▶ _Your assignment_:
Leaving out every line before the one with "Next (1022, 934)", write out the rest of the records below exactly.

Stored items
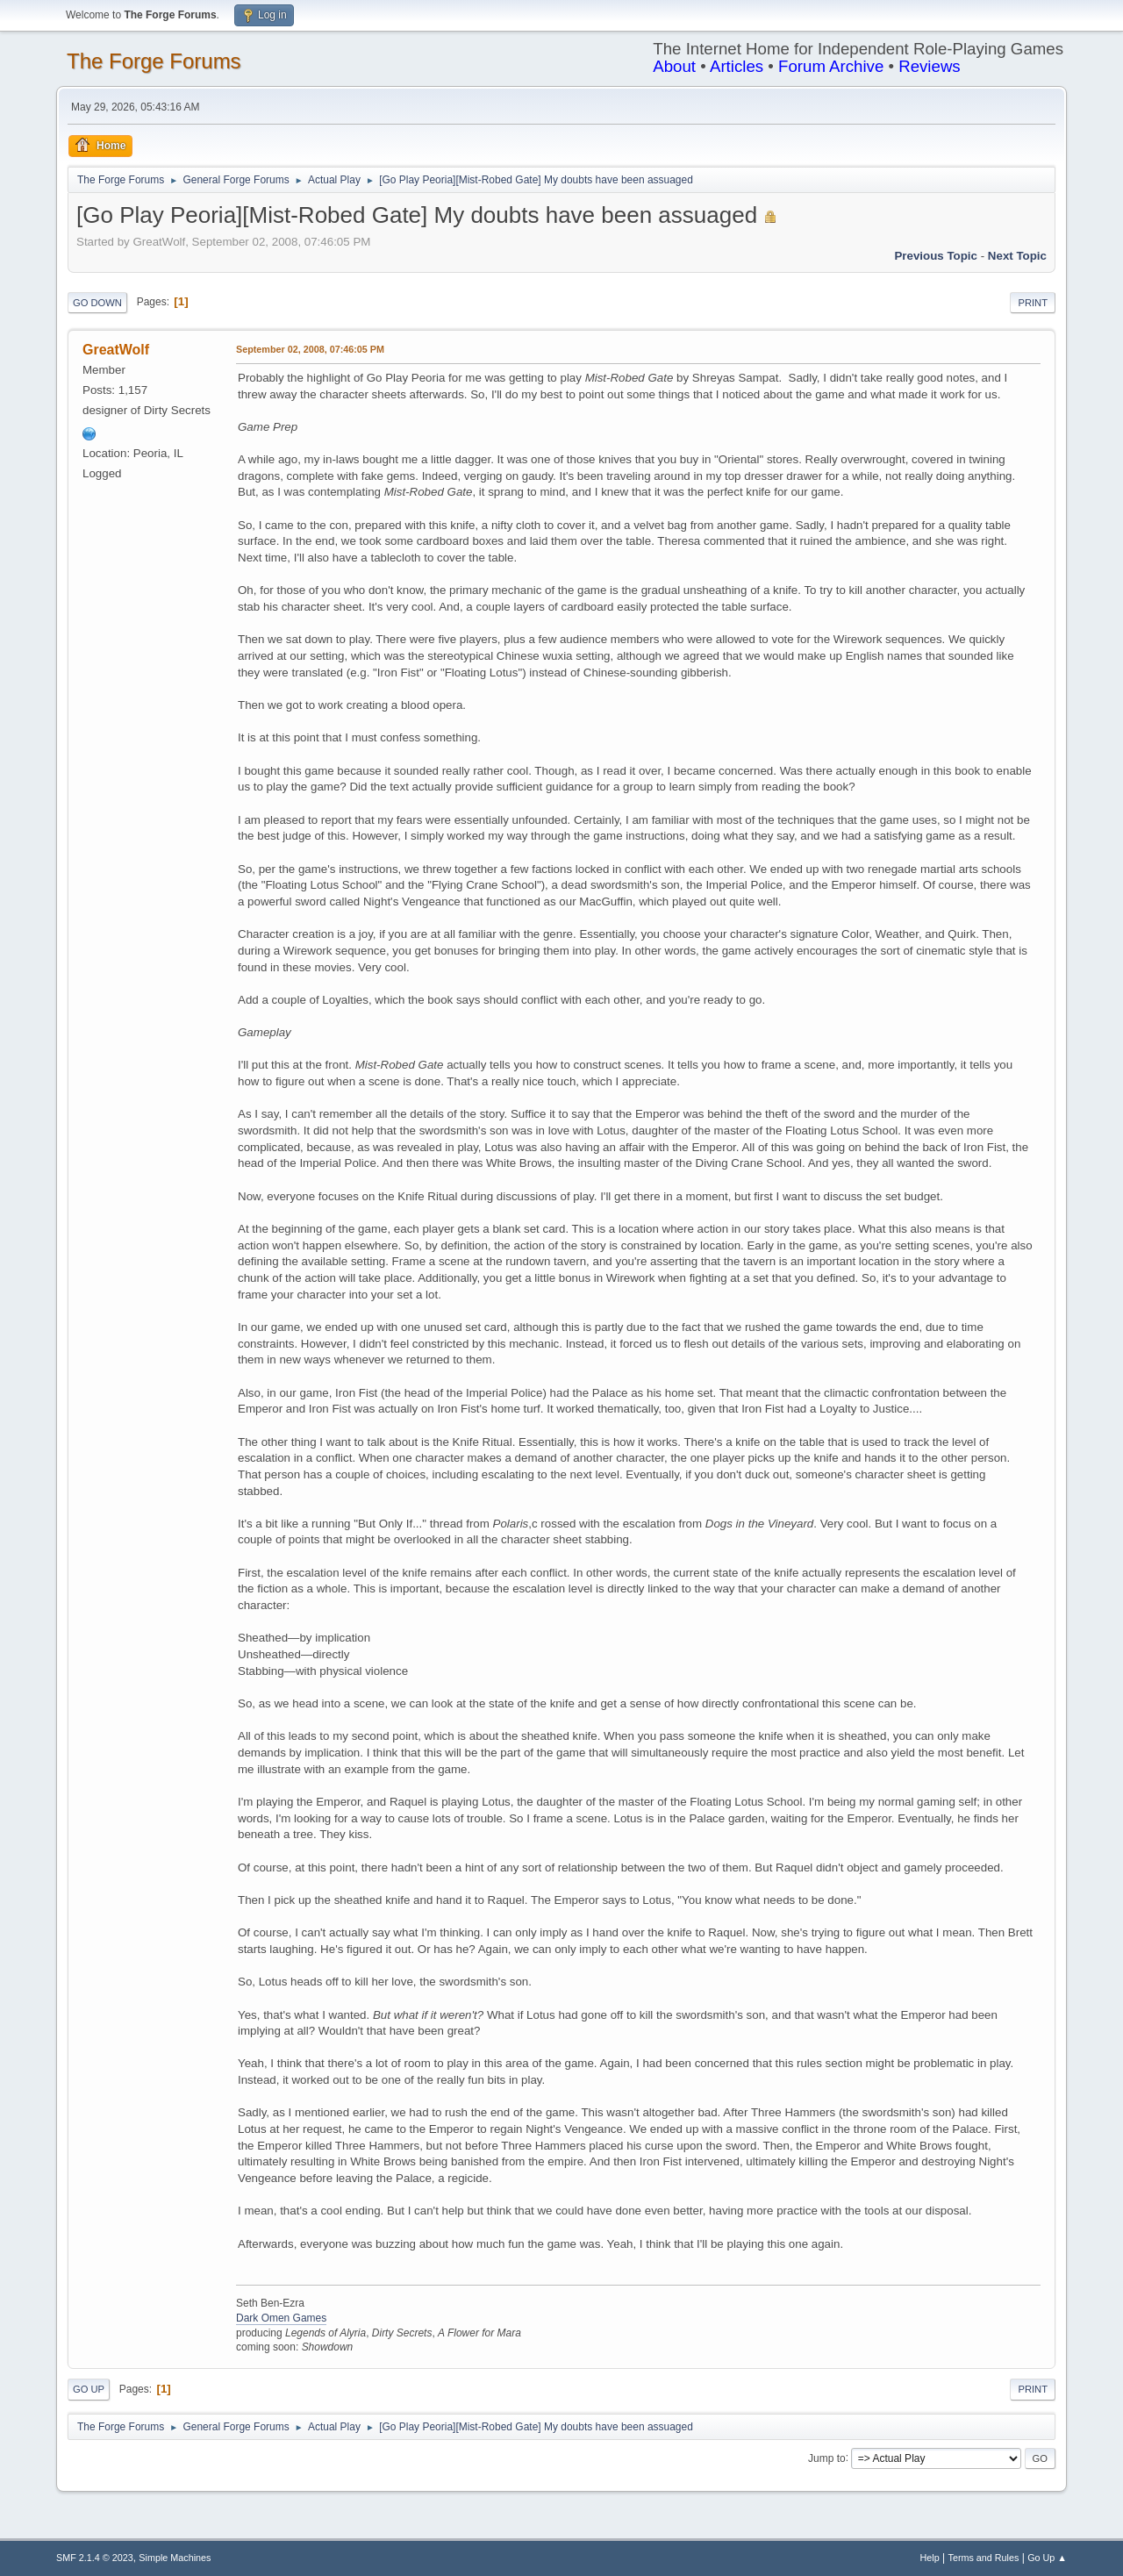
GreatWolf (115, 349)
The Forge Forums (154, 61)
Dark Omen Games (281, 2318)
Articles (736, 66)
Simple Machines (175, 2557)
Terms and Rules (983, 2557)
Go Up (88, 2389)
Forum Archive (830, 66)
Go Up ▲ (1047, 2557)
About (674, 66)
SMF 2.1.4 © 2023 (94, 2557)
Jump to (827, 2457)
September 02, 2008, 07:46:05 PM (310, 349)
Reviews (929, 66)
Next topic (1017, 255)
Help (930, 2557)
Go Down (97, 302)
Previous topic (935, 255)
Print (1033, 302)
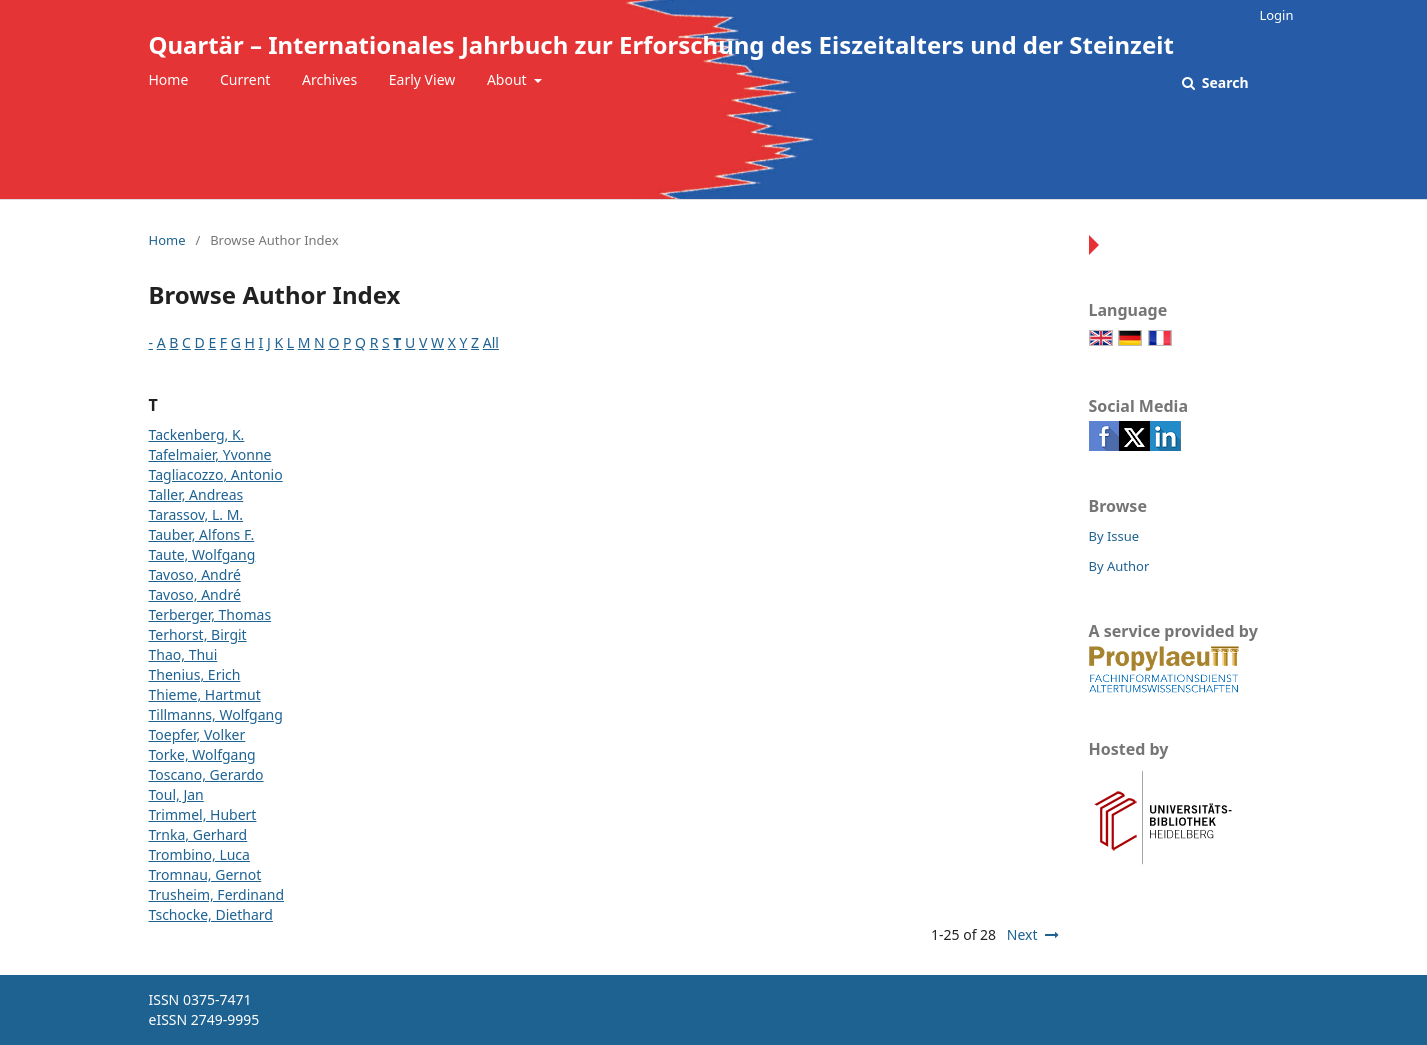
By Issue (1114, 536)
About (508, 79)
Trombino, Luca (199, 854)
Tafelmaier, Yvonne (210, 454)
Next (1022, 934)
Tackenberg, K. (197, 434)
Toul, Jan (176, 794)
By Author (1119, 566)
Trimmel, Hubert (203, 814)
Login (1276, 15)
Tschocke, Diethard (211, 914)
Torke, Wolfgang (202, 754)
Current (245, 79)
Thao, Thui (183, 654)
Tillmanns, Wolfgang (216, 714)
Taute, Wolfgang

▶ _Answer space_:
Next (1022, 934)
Tackenberg, K. (197, 434)
Toul, Jan (176, 794)
By Author (1119, 566)
Trimmel, Hubert (203, 814)
Login (1276, 15)
Tschocke, Diethard (211, 914)
Torke, Wolfgang (202, 754)
Current (245, 79)
Thao, Thui (183, 654)
Tillmanns, Wolfgang (216, 714)
Taute, Wolfgang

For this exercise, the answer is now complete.